I recently did a Pitzele Bibliodrama on the parable of the Pharisee and the Tax Collector. Here is the report:
Present: approximately 2 Jews and 8 Christians. Location: Old City of Jerusalem, Aug 2014
We opened by discussing whether we every pray for the wrong reasons and what those wrong reasons might be. Then we did a sociometric, asking:
> I am present and focused in my prayer, I am distracted and saying it by rote.
> I pray for the wrong reasons, I pray for the right reasons.
> If someone tells me they never pray, I judge them or find them lacking.
> If a period of time goes by without any prayer, I feel a real lack or emptiness.
> I prefer written, rote prayers; I prefer spontaneous, personal prayers.
We read Luke 18:9-14 (text below) and then the group was split into two, the Pharisee and the Tax Collector (each participant could sit where they wanted). Those who were not playing the Pharisee started off in the role of questioners and asked the Pharisee to tell us about his life, what his relationship with G-d was like, how he felt while praying and what his relationship with the Tax Collector was (did he know him?).
Then we reversed – those who were not playing the Tax Collector were in the role of questioners and asked the Pharisee to tell us about his life, how he came to become a Tax Collector, what his relationship with G-d was like, how he felt while praying and what his relationship with the Pharisee was (did he know him?).
Finally, a conversation between the two groups, in role, was encouraged.

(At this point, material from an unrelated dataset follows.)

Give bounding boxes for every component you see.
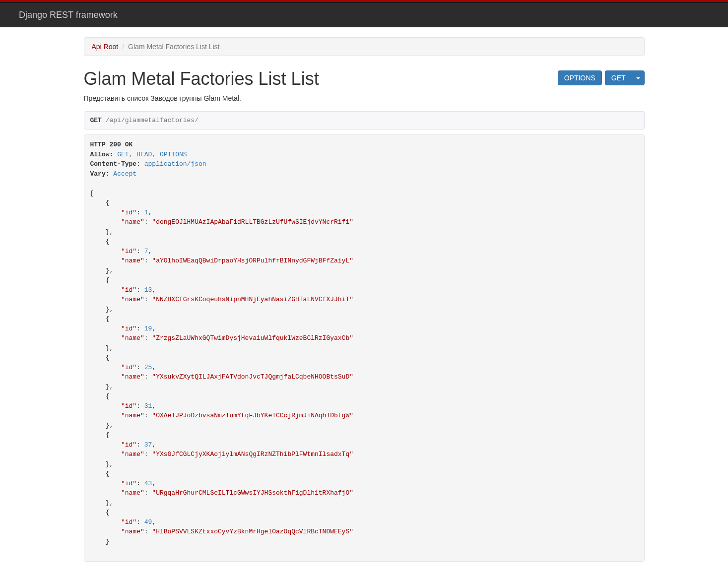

The result was very interesting and engaging, we got some empathy for the tax collector who everyone hates, and saw that some wished to play him as having made a switch in his life (repentance) while others felt that he beat his beast often and went back to tax collecting.
Some theological questions arose via the bibliodramatic play:
1) Whether a person can be redeemed in the moment of repentance, even if a moment later s/he will just sin again (the Tax Collector – was he going to go back to his tax collecting after beating his breast?)

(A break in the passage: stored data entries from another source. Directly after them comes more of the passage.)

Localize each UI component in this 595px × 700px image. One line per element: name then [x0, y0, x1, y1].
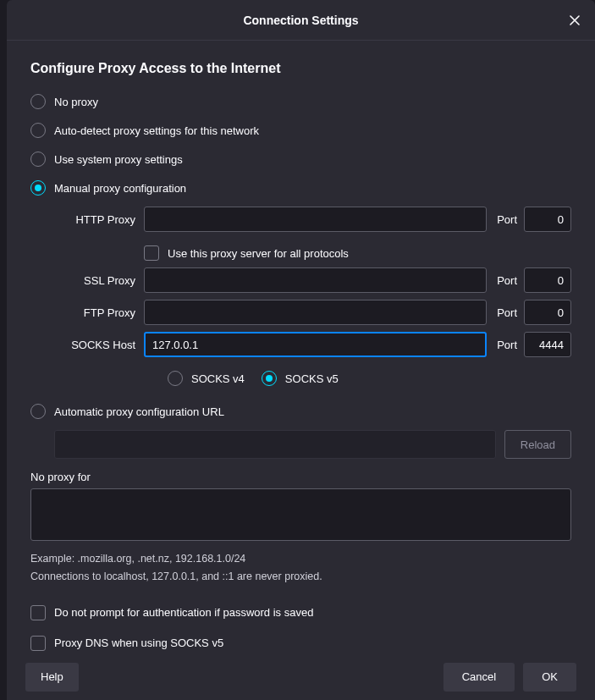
radio-icon[interactable] — [30, 180, 46, 196]
ssl-proxy-input[interactable] — [144, 267, 487, 293]
radio-label[interactable]: SOCKS v5 — [285, 372, 339, 385]
help-button[interactable]: Help — [25, 663, 79, 692]
section-heading: Configure Proxy Access to the Internet — [30, 61, 571, 76]
port-label: Port — [492, 213, 519, 226]
radio-label[interactable]: Automatic proxy configuration URL — [54, 405, 224, 418]
socks-host-input[interactable] — [144, 332, 487, 357]
no-proxy-for-label: No proxy for — [30, 471, 571, 483]
http-port-input[interactable] — [524, 207, 571, 232]
share-proxy-checkbox[interactable] — [144, 245, 159, 261]
reload-button: Reload — [504, 430, 571, 459]
share-proxy-row[interactable]: Use this proxy server for all protocols — [144, 239, 571, 267]
pac-url-row: Reload — [54, 430, 571, 459]
cancel-button[interactable]: Cancel — [443, 663, 515, 692]
share-proxy-label[interactable]: Use this proxy server for all protocols — [168, 247, 349, 260]
port-label: Port — [492, 274, 519, 287]
radio-socks-v4[interactable]: SOCKS v4 — [168, 365, 245, 392]
dialog-title: Connection Settings — [243, 14, 358, 27]
http-proxy-row: HTTP Proxy Port — [54, 207, 571, 232]
radio-auto-pac[interactable]: Automatic proxy configuration URL — [30, 398, 571, 425]
ssl-proxy-row: SSL Proxy Port — [54, 267, 571, 293]
checkbox-icon[interactable] — [30, 605, 46, 620]
ftp-proxy-row: FTP Proxy Port — [54, 300, 571, 325]
radio-icon[interactable] — [30, 404, 46, 419]
close-button[interactable] — [563, 8, 587, 32]
radio-socks-v5[interactable]: SOCKS v5 — [262, 365, 339, 392]
radio-no-proxy[interactable]: No proxy — [30, 88, 571, 115]
radio-icon[interactable] — [262, 371, 277, 386]
radio-label[interactable]: SOCKS v4 — [191, 372, 245, 385]
close-icon — [570, 15, 580, 25]
connection-settings-dialog: Connection Settings Configure Proxy Acce… — [7, 0, 595, 700]
ftp-proxy-label: FTP Proxy — [54, 306, 139, 319]
check-no-prompt-auth[interactable]: Do not prompt for authentication if pass… — [30, 598, 571, 627]
checkbox-icon[interactable] — [30, 636, 46, 651]
extra-checks: Do not prompt for authentication if pass… — [30, 598, 571, 653]
radio-icon[interactable] — [30, 152, 46, 167]
dialog-body[interactable]: Configure Proxy Access to the Internet N… — [7, 41, 595, 653]
ftp-proxy-input[interactable] — [144, 300, 487, 325]
no-proxy-example: Example: .mozilla.org, .net.nz, 192.168.… — [30, 550, 571, 568]
no-proxy-for-textarea[interactable] — [30, 488, 571, 541]
check-label[interactable]: Proxy DNS when using SOCKS v5 — [54, 637, 223, 649]
radio-icon[interactable] — [30, 94, 46, 109]
port-label: Port — [492, 339, 519, 351]
port-label: Port — [492, 306, 519, 319]
radio-label[interactable]: Manual proxy configuration — [54, 182, 186, 195]
socks-host-label: SOCKS Host — [54, 339, 139, 351]
dialog-titlebar: Connection Settings — [7, 0, 595, 41]
ftp-port-input[interactable] — [524, 300, 571, 325]
ssl-port-input[interactable] — [524, 267, 571, 293]
radio-auto-detect[interactable]: Auto-detect proxy settings for this netw… — [30, 117, 571, 144]
ok-button[interactable]: OK — [523, 663, 576, 692]
radio-label[interactable]: Auto-detect proxy settings for this netw… — [54, 124, 259, 137]
socks-port-input[interactable] — [524, 332, 571, 357]
radio-icon[interactable] — [30, 123, 46, 138]
check-proxy-dns-socks5[interactable]: Proxy DNS when using SOCKS v5 — [30, 629, 571, 653]
socks-host-row: SOCKS Host Port — [54, 332, 571, 357]
no-proxy-note: Connections to localhost, 127.0.0.1, and… — [30, 568, 571, 586]
pac-url-input — [54, 430, 496, 459]
radio-system-proxy[interactable]: Use system proxy settings — [30, 146, 571, 173]
http-proxy-input[interactable] — [144, 207, 487, 232]
radio-icon[interactable] — [168, 371, 183, 386]
manual-proxy-grid: HTTP Proxy Port Use this proxy server fo… — [54, 207, 571, 393]
dialog-footer: Help Cancel OK — [7, 653, 595, 700]
socks-version-row: SOCKS v4 SOCKS v5 — [168, 364, 571, 393]
radio-label[interactable]: No proxy — [54, 96, 98, 108]
check-label[interactable]: Do not prompt for authentication if pass… — [54, 606, 313, 619]
http-proxy-label: HTTP Proxy — [54, 213, 139, 226]
ssl-proxy-label: SSL Proxy — [54, 274, 139, 287]
radio-label[interactable]: Use system proxy settings — [54, 153, 183, 166]
radio-manual-proxy[interactable]: Manual proxy configuration — [30, 174, 571, 201]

2) Whether deeds are valuable, or it is just the intention (Pharisee: “I do good deeds and God should judge me by those.” This is a more general Jewish-Christian debate, about works and faith).
Feel free to use this material.
Hi Yael and thank you very much for the description of your workshop. It is great that you continue running Bibliodrama sessions for mixed groups of Jews and Christians – really important and valuable nowadays.
I am curious if the group discussion contributed something interesting to the Jewish-Christian debate in terms of interfaith/intercultural dialogue? The biblical text you chose seems just perfect for exploring such issues.
I myself am thinking about using the same parable in one of my future workshops. Thanks to your inspiration I will probably focus on visual representations of a prayer, as I think that it might be revealing to “see” the words and intentions we use while praying.
Let`s keep exchanging workshop ideas!
I think it contributed a bit, simply inasmuch as Jews were exposed to a Christian text and to Christians struggling with it (one Christian woman walked away struggling with the fact that Jesus, who says not to judge, seemed nonetheless to be judging the Pharisee, and that was impressive to me as a Jew). We did not go deeply into the Christian-Jewish dialogue aspect, as we did not have time and they were doing that throughout the rest of the programme.
There was an error in my description: Should say “those who were not playing the Tax Collector were now in the role of questioners and asked the other half, as the Tax Collector, to tell us about his life, how he came to become a Tax Collector, what his relationship with G-d was like, how he felt while praying and what his relationship with the Pharisee was (did he know him?).”